Just like many other aspects of my life, I am late in the adoption of self-tracking tools, after a well-fought battle against my resistance to changing my habits. But maybe it is not too late, when you think about it.
As a late adopter, I have had the opportunity to evaluate and choose among a wide offering of apps and trackers developed at an advanced stage, a growing number of start-ups in healthcare, data visualization tools and to think about what’s next.
Four months of scrupulous and regular use of few but good apps ensued with regular data input on food, workouts, water intake, sleep and mood.
The personal use, testing, and study of what is going on around this topic is not separate from my job, and the personal considerations lead inevitably to think about what I could share of my experience in general.
When I proudly share my data about calories burned or sleep hours with my friends, instead of looks of amazement or encouraging applause, I receive perplex looks and dubious smirks. Like: why are you investing your time in self-tracking if you don’t need to lose weight? Or if you are not an athlete? Or if you don’t have a pathology to monitor? Or if you don’t quit smoking?
Luckily, I am self-motivated enough not to give up my scrupulous tracking of calories intake, even without sophisticated gamification techniques and support from my non-virtual community.
The scepticism of my non-virtual community is probably due to the lack of a relevant objective (for them?) like losing 5 kg of weight, improve my athletic performance of a given percentage, or reduce the saturated fat intake.
I still don’t feel the need to share my activities with one of the app-related virtual communities, although I would receive more support, recognition and appreciation for my daily 5.500 steps goal reached. Maybe to start sharing my activities within these communities, a shared and challenging objective on my part may be required.
But, do we really need a relevant, or better shared, objective to be supported by your virtual and non-virtual communities? Or for them to be motivated to start or improve the self-tracking activities?

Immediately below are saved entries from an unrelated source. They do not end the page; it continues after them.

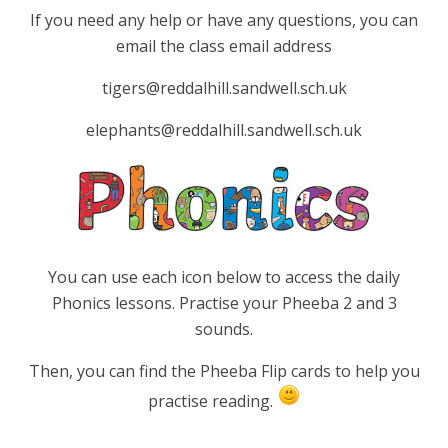
If you need any help or have any questions, you can
email the class email address
tigers@reddalhill.sandwell.sch.uk
elephants@reddalhill.sandwell.sch.uk
You can use each icon below to access the daily
Phonics lessons. Practise your Pheeba 2 and 3
sounds.
Then, you can find the Pheeba Flip cards to help you
practise reading.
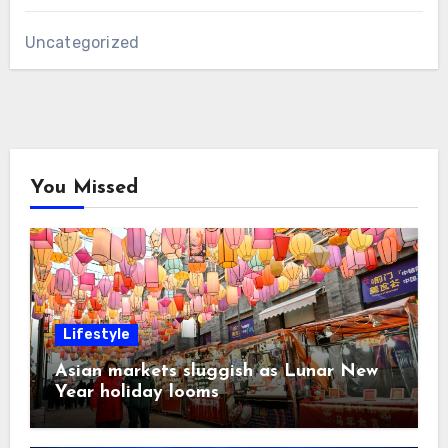
Uncategorized
You Missed
Lifestyle
Asian markets sluggish as Lunar New
Year holiday looms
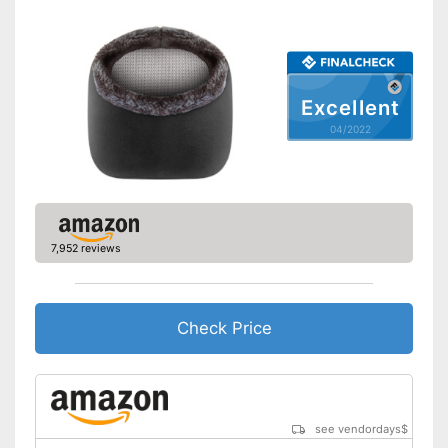
Excellent
04/2022
7,952 reviews
Check Price
see vendordays
$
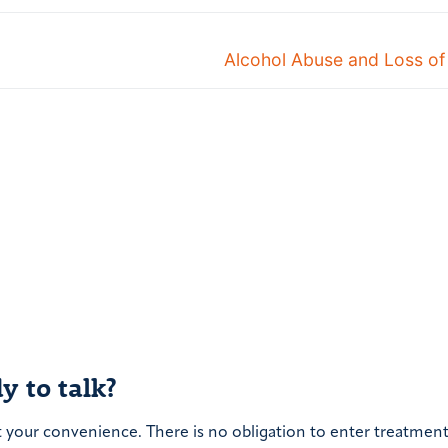
Next
Alcohol Abuse and Loss of
post:
y to talk?
t your convenience. There is no obligation to enter treatment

Couldn’t the monitoring itself be a relevant objective already? It is a commitment indeed, and having accomplished it for four months, it is already a success and a goal in itself for me.
The data monitoring activity of these last four months, even without a relevant and shared objective, led to some behaviour changes.

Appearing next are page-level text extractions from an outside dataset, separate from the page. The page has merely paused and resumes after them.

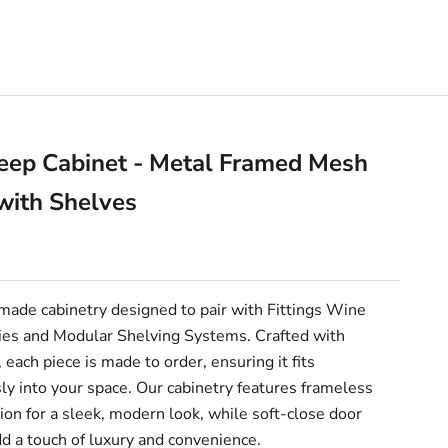
eep Cabinet - Metal Framed Mesh
with Shelves
e
ade cabinetry designed to pair with Fittings Wine
es and Modular Shelving Systems. Crafted with
, each piece is made to order, ensuring it fits
y into your space. Our cabinetry features frameless
ion for a sleek, modern look, while soft-close door
d a touch of luxury and convenience.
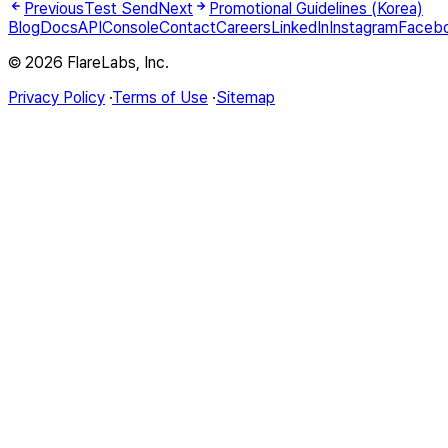
Previous
Test Send
Next
Promotional Guidelines (Korea)
Blog
Docs
API
Console
Contact
Careers
LinkedIn
Instagram
Faceb
© 2026 FlareLabs, Inc.
Privacy Policy
·
Terms of Use
·
Sitemap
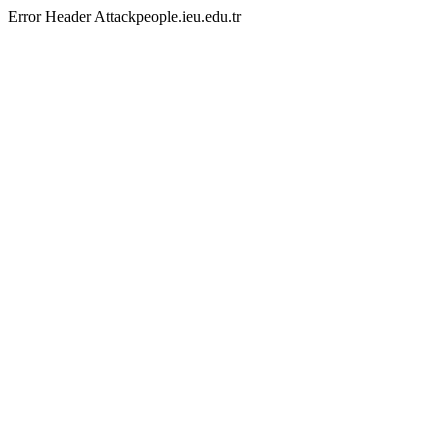
Error Header Attackpeople.ieu.edu.tr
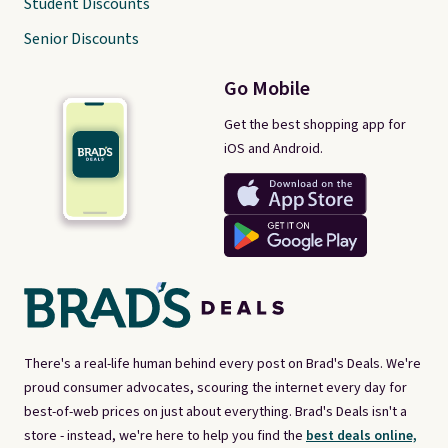
Student Discounts
Senior Discounts
Go Mobile
Get the best shopping app for
iOS and Android.
There's a real-life human behind every post on Brad's Deals. We're
proud consumer advocates, scouring the internet every day for
best-of-web prices on just about everything. Brad's Deals isn't a
store - instead, we're here to help you find the
best deals online,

First of all, the main result is the awareness of self. For example, now I know that I sleep far less than I thought, and above all less than I personally need. Now that I know that sleeping 6h 40m is not enough for me to feel rested the day after, I feel the stimulus to go to bed earlier. Or, through the personalised content that the apps push on my phone, I know that it is better to reduce the useless sugars. And now I simply shifted from the low fat fruit yoghurt, to the full fat one, that contains more fats but doesn’t have added sugars. Also, when there are only few steps left to reach my daily objective, I decide to walk to have a coffee instead of taking the car. In summary, the knowledge of my data, the awareness about my real habits, is leading me to progressively change my habits and to influence my decisions.
This is a positive effect, indeed. But there is another aspect to take into consideration.
Now that I know that having my favourite dish in my favourite restaurant will cost me 1000 calories, my satisfaction is actually reduced when I patronise the place.
So, what is the trigger that really causes the behaviour change?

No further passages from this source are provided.